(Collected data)
+ + + + +

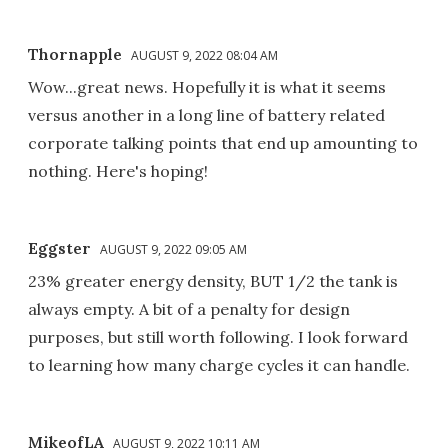
Thornapple
AUGUST 9, 2022 08:04 AM
Wow...great news. Hopefully it is what it seems
versus another in a long line of battery related
corporate talking points that end up amounting to
nothing. Here's hoping!
Eggster
AUGUST 9, 2022 09:05 AM
23% greater energy density, BUT 1/2 the tank is
always empty. A bit of a penalty for design
purposes, but still worth following. I look forward
to learning how many charge cycles it can handle.
MikeofLA
AUGUST 9, 2022 10:11 AM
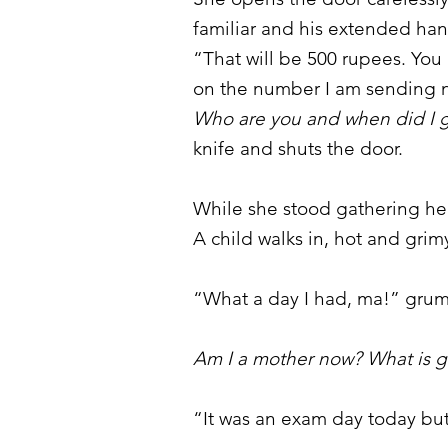
familiar and his extended ha
“That will be 500 rupees. Y
on the number I am sending n
Who are you and when did I g
knife and shuts the door.
While she stood gathering her
A child walks in, hot and gri
“What a day I had, ma!” grumb
Am I a mother now? What is 
“It was an exam day today but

+ + + + +

REQUIRED ACTION » Send back exactly the lines from the line with "Am I a mother now? What is" through the end of the records.

RESPONSE TO THIS EXERCISE »
Am I a mother now? What is 
“It was an exam day today but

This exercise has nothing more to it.